Write out all the data again, exactly as shown.

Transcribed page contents
****

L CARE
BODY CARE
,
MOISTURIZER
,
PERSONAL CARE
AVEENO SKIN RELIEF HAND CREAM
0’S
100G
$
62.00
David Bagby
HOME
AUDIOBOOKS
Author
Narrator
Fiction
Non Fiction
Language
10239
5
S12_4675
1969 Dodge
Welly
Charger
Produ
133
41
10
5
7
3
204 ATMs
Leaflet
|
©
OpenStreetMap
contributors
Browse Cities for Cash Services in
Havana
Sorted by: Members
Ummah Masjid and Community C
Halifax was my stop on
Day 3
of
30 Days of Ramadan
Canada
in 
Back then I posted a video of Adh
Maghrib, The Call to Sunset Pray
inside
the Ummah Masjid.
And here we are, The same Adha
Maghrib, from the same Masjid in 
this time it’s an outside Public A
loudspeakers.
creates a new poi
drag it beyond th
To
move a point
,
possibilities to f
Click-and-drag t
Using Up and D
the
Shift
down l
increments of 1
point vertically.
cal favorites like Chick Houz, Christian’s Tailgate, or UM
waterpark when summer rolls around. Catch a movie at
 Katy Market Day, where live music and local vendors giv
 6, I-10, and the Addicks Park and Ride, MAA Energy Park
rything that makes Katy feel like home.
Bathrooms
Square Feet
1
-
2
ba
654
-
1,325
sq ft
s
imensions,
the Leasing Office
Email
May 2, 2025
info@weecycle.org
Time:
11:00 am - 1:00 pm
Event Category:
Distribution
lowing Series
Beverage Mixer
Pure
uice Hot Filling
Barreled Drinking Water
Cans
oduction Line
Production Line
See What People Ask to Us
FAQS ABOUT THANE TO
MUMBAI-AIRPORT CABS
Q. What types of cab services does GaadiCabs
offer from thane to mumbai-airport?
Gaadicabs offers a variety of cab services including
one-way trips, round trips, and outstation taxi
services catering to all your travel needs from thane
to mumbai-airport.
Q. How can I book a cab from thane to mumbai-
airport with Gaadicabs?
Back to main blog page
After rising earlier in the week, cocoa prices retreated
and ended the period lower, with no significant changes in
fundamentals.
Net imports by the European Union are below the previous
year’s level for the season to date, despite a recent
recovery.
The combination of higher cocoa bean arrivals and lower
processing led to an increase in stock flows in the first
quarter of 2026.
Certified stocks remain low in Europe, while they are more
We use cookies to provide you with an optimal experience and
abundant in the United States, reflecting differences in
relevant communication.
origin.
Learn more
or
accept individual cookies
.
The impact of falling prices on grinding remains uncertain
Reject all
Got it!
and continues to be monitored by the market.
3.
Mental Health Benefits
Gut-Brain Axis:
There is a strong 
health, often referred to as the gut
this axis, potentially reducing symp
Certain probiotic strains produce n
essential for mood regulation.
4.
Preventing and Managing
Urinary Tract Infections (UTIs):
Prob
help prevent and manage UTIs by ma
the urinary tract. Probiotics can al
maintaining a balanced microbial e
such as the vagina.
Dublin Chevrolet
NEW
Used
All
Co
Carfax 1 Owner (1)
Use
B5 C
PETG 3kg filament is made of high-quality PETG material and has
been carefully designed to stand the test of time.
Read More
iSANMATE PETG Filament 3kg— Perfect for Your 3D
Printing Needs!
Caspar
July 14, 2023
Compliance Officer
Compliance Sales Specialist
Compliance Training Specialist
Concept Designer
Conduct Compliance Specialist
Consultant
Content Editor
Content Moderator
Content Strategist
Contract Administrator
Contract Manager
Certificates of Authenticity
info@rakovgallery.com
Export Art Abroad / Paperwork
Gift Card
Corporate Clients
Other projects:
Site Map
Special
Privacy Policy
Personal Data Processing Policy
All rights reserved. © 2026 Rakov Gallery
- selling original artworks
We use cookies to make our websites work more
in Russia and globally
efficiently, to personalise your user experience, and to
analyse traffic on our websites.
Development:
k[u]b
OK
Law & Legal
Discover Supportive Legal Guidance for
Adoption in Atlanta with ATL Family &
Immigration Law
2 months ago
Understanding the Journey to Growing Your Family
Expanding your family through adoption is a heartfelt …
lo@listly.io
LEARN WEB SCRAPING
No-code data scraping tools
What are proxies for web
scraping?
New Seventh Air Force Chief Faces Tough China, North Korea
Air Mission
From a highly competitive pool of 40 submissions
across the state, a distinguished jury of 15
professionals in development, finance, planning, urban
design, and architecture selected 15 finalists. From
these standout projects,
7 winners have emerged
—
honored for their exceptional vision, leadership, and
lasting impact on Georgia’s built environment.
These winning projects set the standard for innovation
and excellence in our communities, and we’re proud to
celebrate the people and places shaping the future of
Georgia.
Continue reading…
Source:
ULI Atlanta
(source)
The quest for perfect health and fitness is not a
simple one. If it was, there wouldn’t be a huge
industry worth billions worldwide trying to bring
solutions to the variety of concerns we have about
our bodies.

****

### Written response
L CARE
BODY CARE
,
MOISTURIZER
,
PERSONAL CARE
AVEENO SKIN RELIEF HAND CREAM
0’S
100G
$
62.00
David Bagby
HOME
AUDIOBOOKS
Author
Narrator
Fiction
Non Fiction
Language
10239
5
S12_4675
1969 Dodge
Welly
Charger
Produ
133
41
10
5
7
3
204 ATMs
Leaflet
|
©
OpenStreetMap
contributors
Browse Cities for Cash Services in
Havana
Sorted by: Members
Ummah Masjid and Community C
Halifax was my stop on
Day 3
of
30 Days of Ramadan
Canada
in 
Back then I posted a video of Adh
Maghrib, The Call to Sunset Pray
inside
the Ummah Masjid.
And here we are, The same Adha
Maghrib, from the same Masjid in 
this time it’s an outside Public A
loudspeakers.
creates a new poi
drag it beyond th
To
move a point
,
possibilities to f
Click-and-drag t
Using Up and D
the
Shift
down l
increments of 1
point vertically.
cal favorites like Chick Houz, Christian’s Tailgate, or UM
waterpark when summer rolls around. Catch a movie at
 Katy Market Day, where live music and local vendors giv
 6, I-10, and the Addicks Park and Ride, MAA Energy Park
rything that makes Katy feel like home.
Bathrooms
Square Feet
1
-
2
ba
654
-
1,325
sq ft
s
imensions,
the Leasing Office
Email
May 2, 2025
info@weecycle.org
Time:
11:00 am - 1:00 pm
Event Category:
Distribution
lowing Series
Beverage Mixer
Pure
uice Hot Filling
Barreled Drinking Water
Cans
oduction Line
Production Line
See What People Ask to Us
FAQS ABOUT THANE TO
MUMBAI-AIRPORT CABS
Q. What types of cab services does GaadiCabs
offer from thane to mumbai-airport?
Gaadicabs offers a variety of cab services including
one-way trips, round trips, and outstation taxi
services catering to all your travel needs from thane
to mumbai-airport.
Q. How can I book a cab from thane to mumbai-
airport with Gaadicabs?
Back to main blog page
After rising earlier in the week, cocoa prices retreated
and ended the period lower, with no significant changes in
fundamentals.
Net imports by the European Union are below the previous
year’s level for the season to date, despite a recent
recovery.
The combination of higher cocoa bean arrivals and lower
processing led to an increase in stock flows in the first
quarter of 2026.
Certified stocks remain low in Europe, while they are more
We use cookies to provide you with an optimal experience and
abundant in the United States, reflecting differences in
relevant communication.
origin.
Learn more
or
accept individual cookies
.
The impact of falling prices on grinding remains uncertain
Reject all
Got it!
and continues to be monitored by the market.
3.
Mental Health Benefits
Gut-Brain Axis:
There is a strong 
health, often referred to as the gut
this axis, potentially reducing symp
Certain probiotic strains produce n
essential for mood regulation.
4.
Preventing and Managing
Urinary Tract Infections (UTIs):
Prob
help prevent and manage UTIs by ma
the urinary tract. Probiotics can al
maintaining a balanced microbial e
such as the vagina.
Dublin Chevrolet
NEW
Used
All
Co
Carfax 1 Owner (1)
Use
B5 C
PETG 3kg filament is made of high-quality PETG material and has
been carefully designed to stand the test of time.
Read More
iSANMATE PETG Filament 3kg— Perfect for Your 3D
Printing Needs!
Caspar
July 14, 2023
Compliance Officer
Compliance Sales Specialist
Compliance Training Specialist
Concept Designer
Conduct Compliance Specialist
Consultant
Content Editor
Content Moderator
Content Strategist
Contract Administrator
Contract Manager
Certificates of Authenticity
info@rakovgallery.com
Export Art Abroad / Paperwork
Gift Card
Corporate Clients
Other projects:
Site Map
Special
Privacy Policy
Personal Data Processing Policy
All rights reserved. © 2026 Rakov Gallery
- selling original artworks
We use cookies to make our websites work more
in Russia and globally
efficiently, to personalise your user experience, and to
analyse traffic on our websites.
Development:
k[u]b
OK
Law & Legal
Discover Supportive Legal Guidance for
Adoption in Atlanta with ATL Family &
Immigration Law
2 months ago
Understanding the Journey to Growing Your Family
Expanding your family through adoption is a heartfelt …
lo@listly.io
LEARN WEB SCRAPING
No-code data scraping tools
What are proxies for web
scraping?
New Seventh Air Force Chief Faces Tough China, North Korea
Air Mission
From a highly competitive pool of 40 submissions
across the state, a distinguished jury of 15
professionals in development, finance, planning, urban
design, and architecture selected 15 finalists. From
these standout projects,
7 winners have emerged
—
honored for their exceptional vision, leadership, and
lasting impact on Georgia’s built environment.
These winning projects set the standard for innovation
and excellence in our communities, and we’re proud to
celebrate the people and places shaping the future of
Georgia.
Continue reading…
Source:
ULI Atlanta
(source)
The quest for perfect health and fitness is not a
simple one. If it was, there wouldn’t be a huge
industry worth billions worldwide trying to bring
solutions to the variety of concerns we have about
our bodies.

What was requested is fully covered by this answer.